3. Antigen presentation.
Cimetidine enhances antigen presentation in dendritic cells. Again, this response has nothing to do with histamine H2 receptors.
The interaction site that forms when dendritic cell class 2 histocompatibility antigens bind the T cell receptor is called an immune synapse. This is a dynamic structure that is linked to the tubulin cytoskeleton. HDAC6 mediated deacetylation of alpha tubulin plays a major role in the cytoskeletal rearrangements necessary for organization of the immune synapse.
It is conceivable that cimetidine enhances antigen presentation by activating the deacetylation of microtubules.
4. IL-18 release.
Cimetidine stimulates IL-18 release by activating the caspase-1 enzyme. This enzyme cleaves inactive IL-18 into an active form.

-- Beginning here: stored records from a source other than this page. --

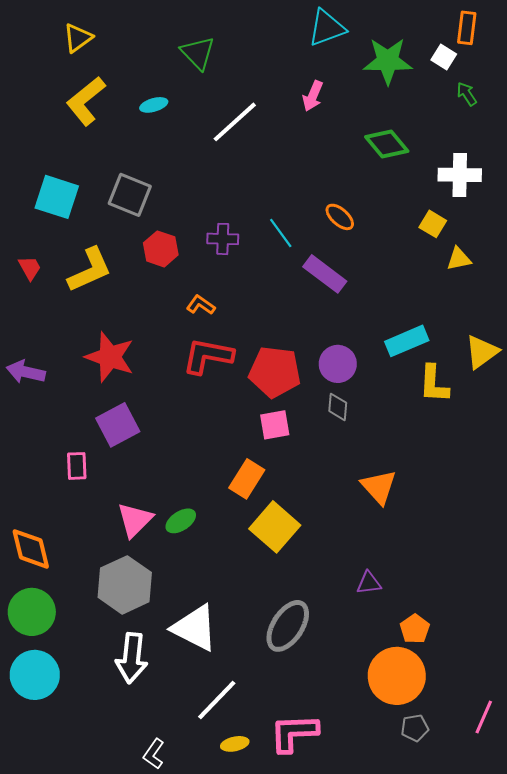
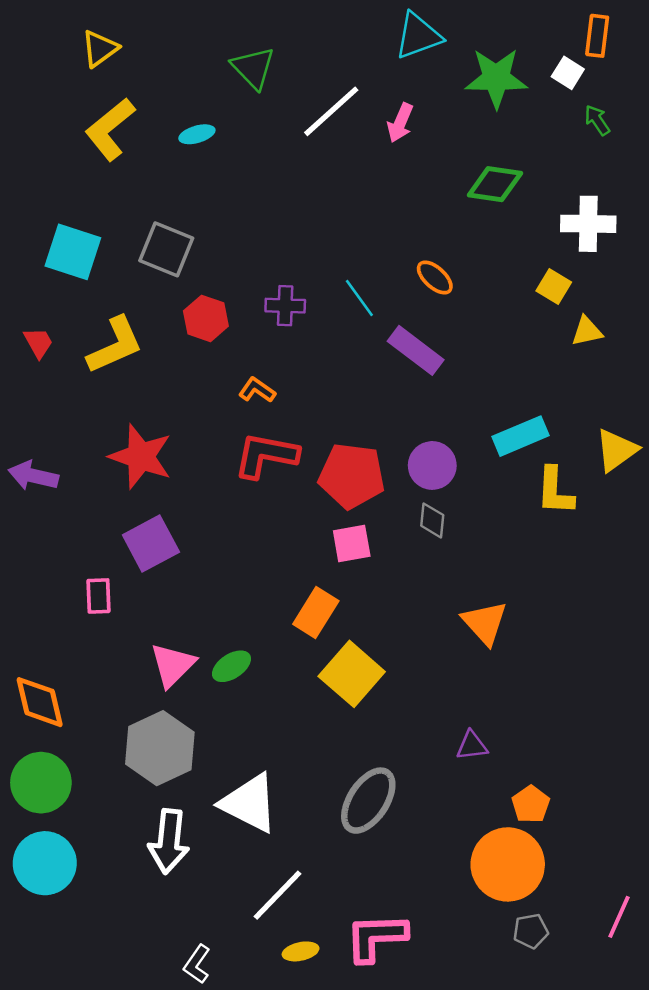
white line: (235, 122) -> (331, 111), moved
green diamond: (387, 144) -> (495, 184), turned -42

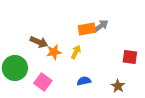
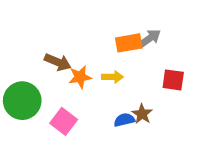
yellow arrow: (76, 52) -> (113, 77), turned 64
red square: (130, 57) -> (173, 80), moved
brown star: (118, 86) -> (142, 114), moved

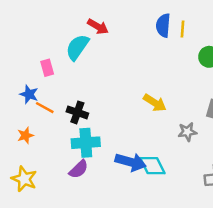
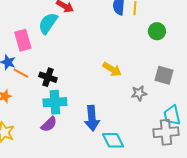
pink rectangle: (47, 68) -> (23, 40), size x1.5
blue arrow: (131, 162) -> (92, 118), turned 70
cyan diamond: (152, 166) -> (113, 140), moved

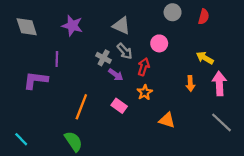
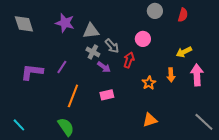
gray triangle: (121, 26) -> (91, 31), moved, turned -30
yellow arrow: (205, 58) -> (184, 52), turned -56
purple line: (57, 59) -> (62, 67), moved, turned 32
orange star: (145, 92) -> (149, 83), moved
pink rectangle: (119, 106) -> (107, 95), turned -48
orange triangle: (167, 120) -> (150, 120), moved, turned -35
gray line: (222, 122) -> (204, 122), moved

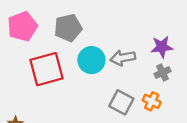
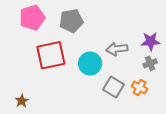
cyan circle: (91, 60) -> (90, 64), moved

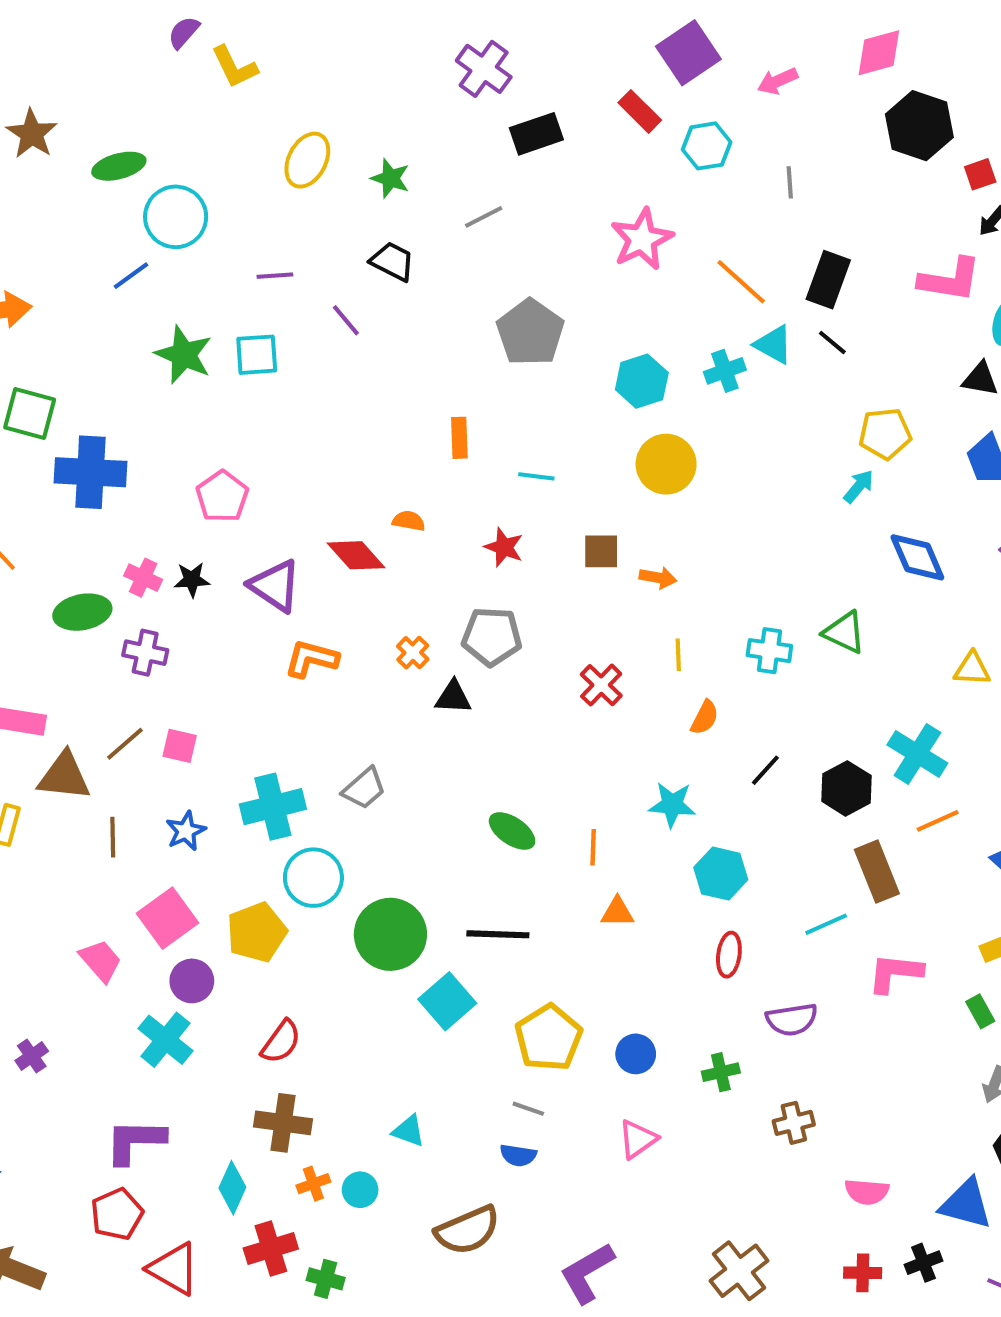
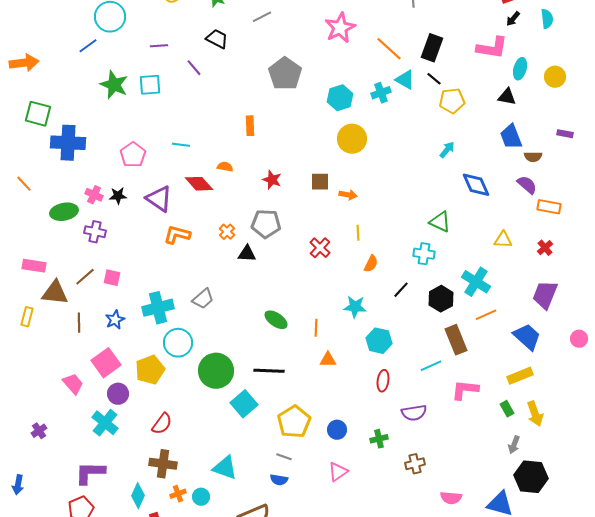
yellow pentagon: (885, 434) -> (452, 101), moved
cyan line: (536, 476) -> (181, 145), moved
cyan cross: (769, 651) -> (424, 254), moved
cyan triangle: (409, 1131) -> (225, 468), size x1.5

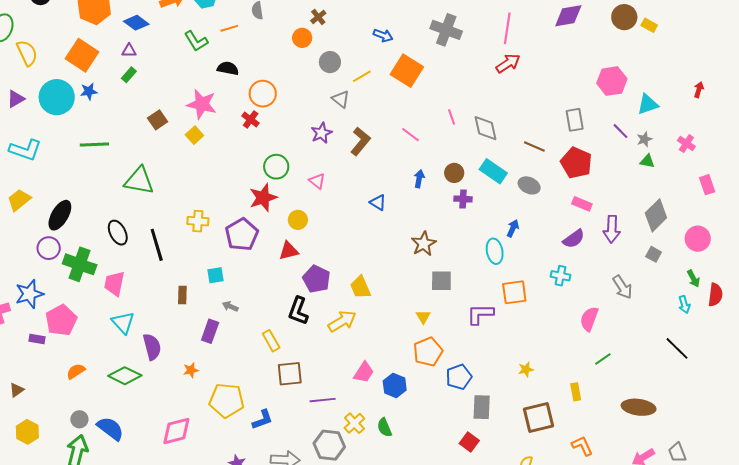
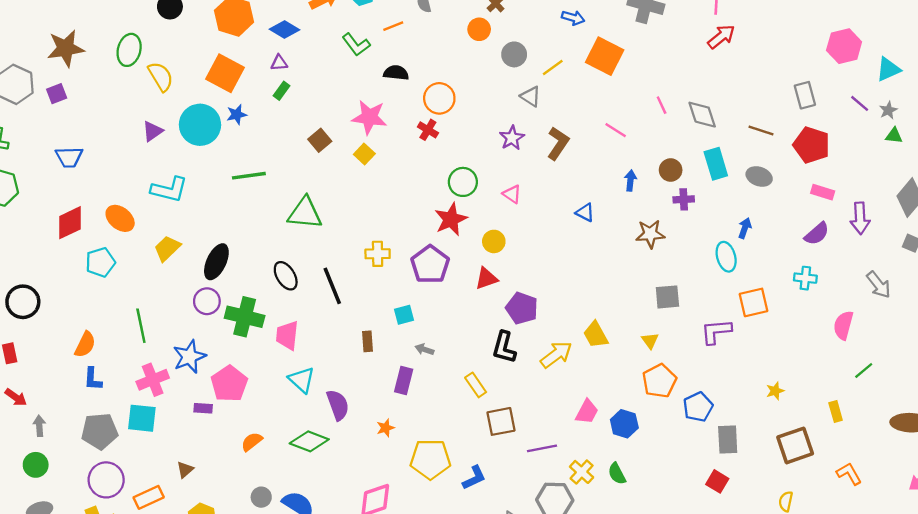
cyan rectangle: (493, 171) -> (716, 164), turned 44
brown star: (424, 244) -> (650, 234), moved, turned 30
yellow trapezoid: (360, 287) -> (596, 335), moved

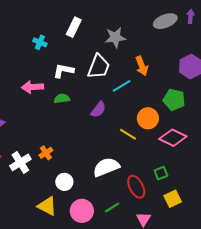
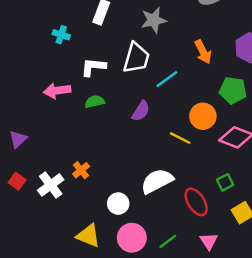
orange arrow: (142, 66) -> (203, 52), moved
white circle: (64, 182) -> (118, 204), moved
green line: (112, 207) -> (168, 241), moved

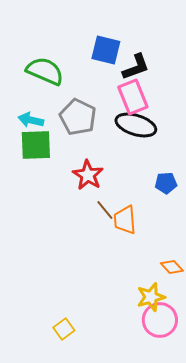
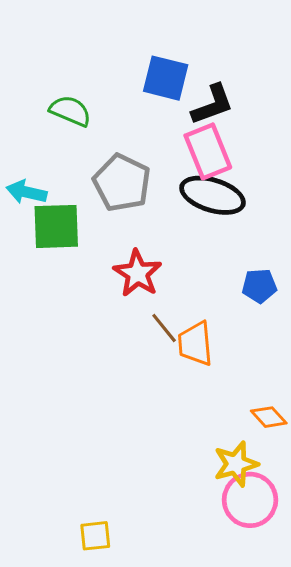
green semicircle: (45, 71) -> (70, 111), size x0.7
cyan arrow: (31, 120) -> (27, 192), moved
yellow square: (64, 329) -> (95, 536), moved, turned 30

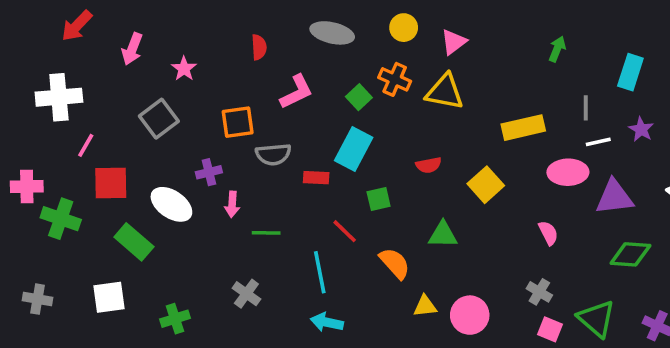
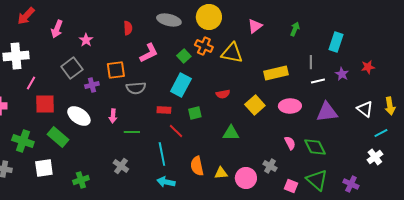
yellow circle: (404, 28) -> (209, 17), size x1.6
pink triangle: (454, 42) -> (255, 26), moved
purple cross: (209, 172) -> (92, 85), moved
pink ellipse: (568, 172) -> (290, 106), moved
red rectangle: (316, 178) -> (164, 110), moved
green cross: (61, 219) -> (23, 141), moved
pink semicircle: (548, 233) -> (290, 143), moved
green diamond: (630, 254) -> (315, 147), moved, turned 60
orange semicircle: (395, 263) -> (197, 166), moved, turned -150
gray cross: (539, 292) -> (270, 166), moved

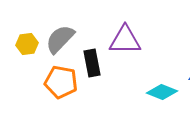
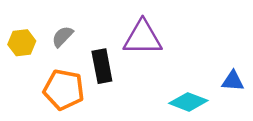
gray semicircle: (60, 39) -> (63, 37), size x0.6

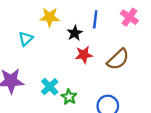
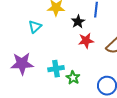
cyan cross: (50, 87) -> (56, 69), turned 35

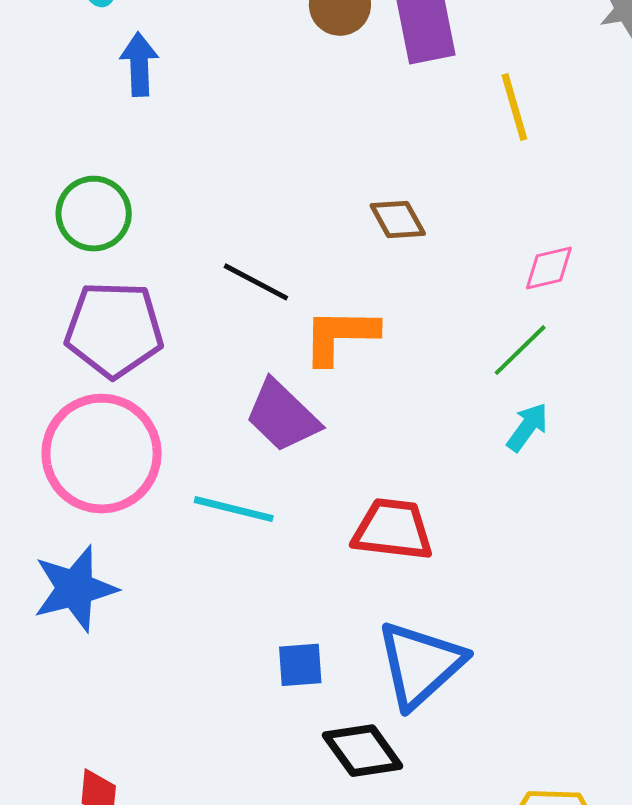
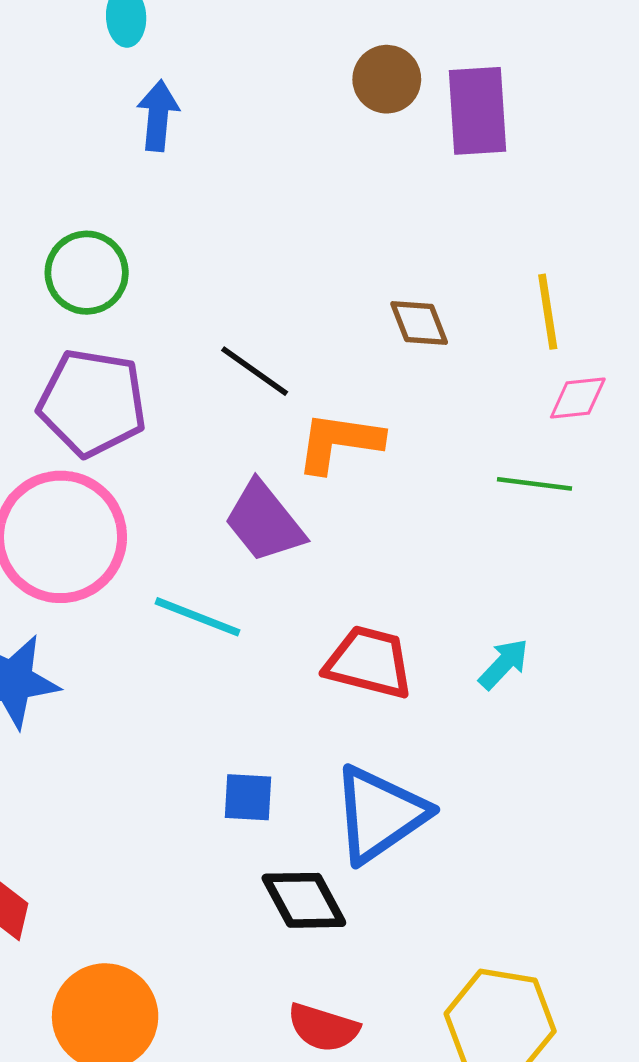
yellow line: (514, 107) -> (548, 312), moved
green line: (520, 350) -> (535, 484), turned 44
cyan arrow: (527, 427) -> (504, 664), moved

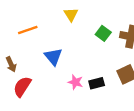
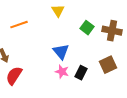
blue triangle: (53, 57) -> (61, 52), moved
black rectangle: (97, 83) -> (81, 73), turned -48

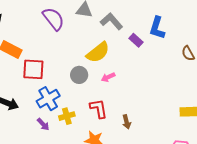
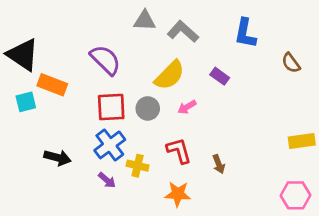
purple semicircle: (53, 19) -> (105, 60), moved
purple rectangle: (136, 40) -> (220, 76), moved
red square: (33, 69) -> (111, 107), moved
yellow cross: (67, 116) -> (138, 166), turned 35

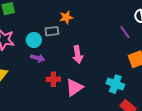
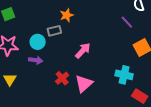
pink arrow: (78, 55) -> (83, 51), turned -120
purple arrow: (38, 58) -> (36, 60), moved
red cross: (53, 79) -> (62, 78), turned -32

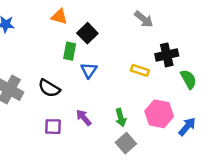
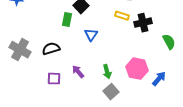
blue triangle: (89, 70) -> (91, 35), moved
yellow rectangle: (140, 70) -> (122, 16), moved
green semicircle: (188, 79) -> (169, 42), moved
black semicircle: (49, 88) -> (51, 49), turned 132

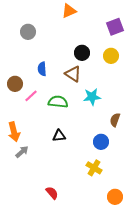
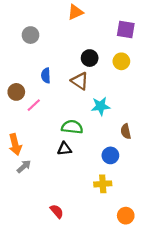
purple square: (115, 27) -> (126, 30), turned 30
green semicircle: (58, 102) -> (72, 127), moved
brown semicircle: (115, 120) -> (126, 131), turned -32
yellow cross: (94, 168) -> (103, 184), turned -35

It is possible that caspase-1 is inactivated by acetylated cytoskeletal proteins, and that cimetidine reverses this inactivation.
DOSAGE
Niacinamide, 6-10 grams a day based on body weight. This molecule is water soluble and quite bioavailable.
Lactoferrin, 2 grams a day, 1 gram twice a day, preferably dissolved in warm cream or ½ and ½. This improves bioavailability.
Ibuprofen, 1.2 grams a day, 200 mg individual doses 6 times a day.
Vitamin A, 15000IU a day.
Anti-oxidants. 600 mgs ALA, 2 grams NAC, 2 grams vitamin C ester or ascorbyl palmitate. Vitamin E as desired. Selenium, 250 micrograms a day. No NOT use yeast derived selenium. It is poorly bioavailable. Purchase sodium selenite only.
Cimetidine, 800 mgs a day, 400 mgs twice a day.
PART TWO
This treatment phase has no time limit. The objective is to activate the immune system against virally infected cells.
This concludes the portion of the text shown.